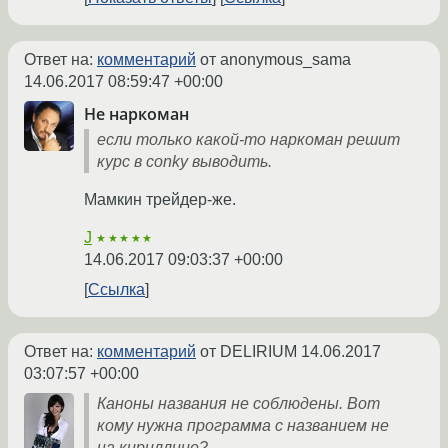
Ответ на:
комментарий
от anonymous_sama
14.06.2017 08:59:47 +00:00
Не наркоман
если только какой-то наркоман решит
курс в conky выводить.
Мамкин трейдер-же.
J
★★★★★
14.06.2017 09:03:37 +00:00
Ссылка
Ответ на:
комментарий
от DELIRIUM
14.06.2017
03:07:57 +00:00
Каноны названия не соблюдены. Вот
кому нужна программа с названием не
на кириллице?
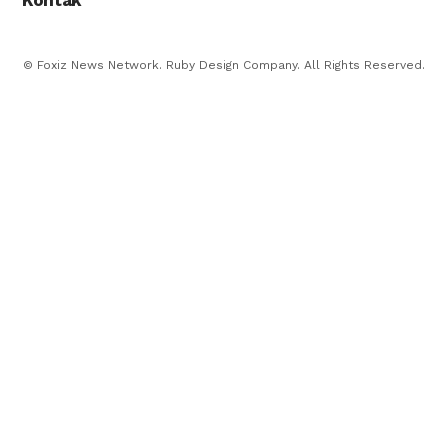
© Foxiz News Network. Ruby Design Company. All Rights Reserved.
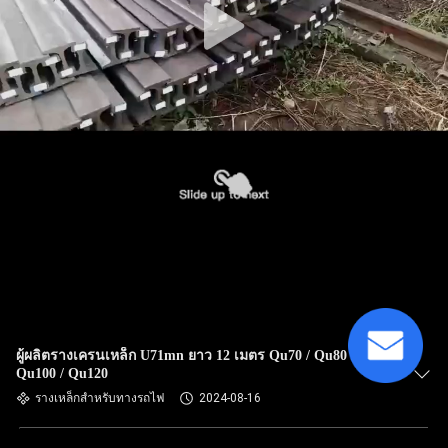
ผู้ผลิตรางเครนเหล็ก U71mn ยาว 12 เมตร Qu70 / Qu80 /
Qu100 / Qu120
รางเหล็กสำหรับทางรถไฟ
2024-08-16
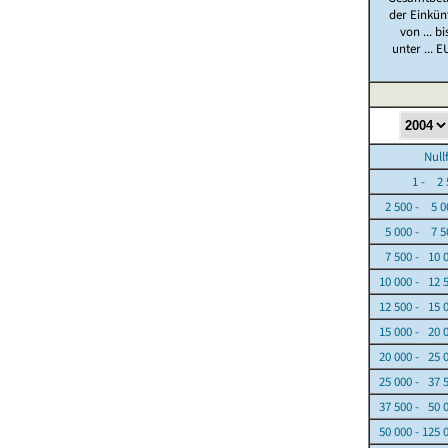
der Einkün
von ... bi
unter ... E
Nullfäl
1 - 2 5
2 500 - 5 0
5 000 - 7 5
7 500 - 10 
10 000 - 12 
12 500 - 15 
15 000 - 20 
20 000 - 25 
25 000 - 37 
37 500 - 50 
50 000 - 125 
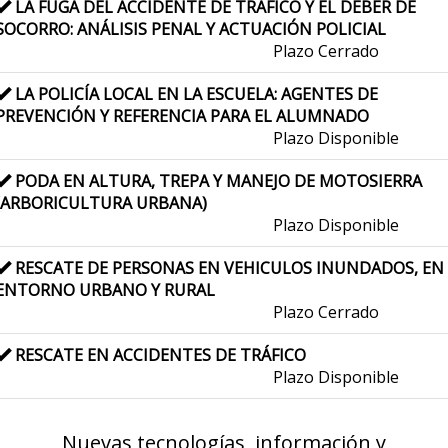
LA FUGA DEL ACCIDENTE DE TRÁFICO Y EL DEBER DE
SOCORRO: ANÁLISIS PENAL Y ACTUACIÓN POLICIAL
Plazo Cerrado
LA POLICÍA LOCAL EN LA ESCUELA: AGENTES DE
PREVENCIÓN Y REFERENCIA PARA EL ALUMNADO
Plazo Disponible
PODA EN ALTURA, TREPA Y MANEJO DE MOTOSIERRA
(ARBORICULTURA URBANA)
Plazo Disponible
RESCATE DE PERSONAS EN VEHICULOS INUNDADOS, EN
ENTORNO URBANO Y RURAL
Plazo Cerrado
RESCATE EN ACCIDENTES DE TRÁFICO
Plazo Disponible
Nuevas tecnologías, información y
= = = = = = =
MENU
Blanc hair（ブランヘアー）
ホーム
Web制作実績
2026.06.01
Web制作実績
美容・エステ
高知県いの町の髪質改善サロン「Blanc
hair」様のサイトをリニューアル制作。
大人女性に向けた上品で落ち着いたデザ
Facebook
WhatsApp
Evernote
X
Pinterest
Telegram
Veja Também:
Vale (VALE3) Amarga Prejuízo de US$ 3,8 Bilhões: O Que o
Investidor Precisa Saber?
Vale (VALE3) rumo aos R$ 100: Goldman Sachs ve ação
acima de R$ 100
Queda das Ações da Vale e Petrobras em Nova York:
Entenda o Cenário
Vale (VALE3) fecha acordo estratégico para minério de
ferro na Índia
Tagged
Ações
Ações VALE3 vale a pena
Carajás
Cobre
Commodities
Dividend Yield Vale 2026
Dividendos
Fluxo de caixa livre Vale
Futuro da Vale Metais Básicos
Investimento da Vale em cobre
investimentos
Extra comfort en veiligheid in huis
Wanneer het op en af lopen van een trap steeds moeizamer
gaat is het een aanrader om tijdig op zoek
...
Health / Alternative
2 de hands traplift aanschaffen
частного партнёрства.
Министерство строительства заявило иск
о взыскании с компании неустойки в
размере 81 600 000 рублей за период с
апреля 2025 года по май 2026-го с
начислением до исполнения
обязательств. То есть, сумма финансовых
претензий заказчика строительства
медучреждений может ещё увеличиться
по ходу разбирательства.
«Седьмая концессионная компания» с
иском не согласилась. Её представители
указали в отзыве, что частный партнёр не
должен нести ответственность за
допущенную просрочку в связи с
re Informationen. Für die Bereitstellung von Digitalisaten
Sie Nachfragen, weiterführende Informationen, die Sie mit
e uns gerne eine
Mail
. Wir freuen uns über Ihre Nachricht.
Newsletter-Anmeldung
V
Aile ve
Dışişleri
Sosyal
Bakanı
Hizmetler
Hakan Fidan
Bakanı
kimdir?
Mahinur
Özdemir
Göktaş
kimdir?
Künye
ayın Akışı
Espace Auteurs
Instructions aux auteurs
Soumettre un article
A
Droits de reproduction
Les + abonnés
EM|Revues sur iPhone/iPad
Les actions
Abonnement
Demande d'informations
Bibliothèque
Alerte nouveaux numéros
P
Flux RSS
= = = = = = =
◆ What to work on:
Wherever a line above contains the string "строительства", count it; then give the total alone.

◆ Result for this exercise:
2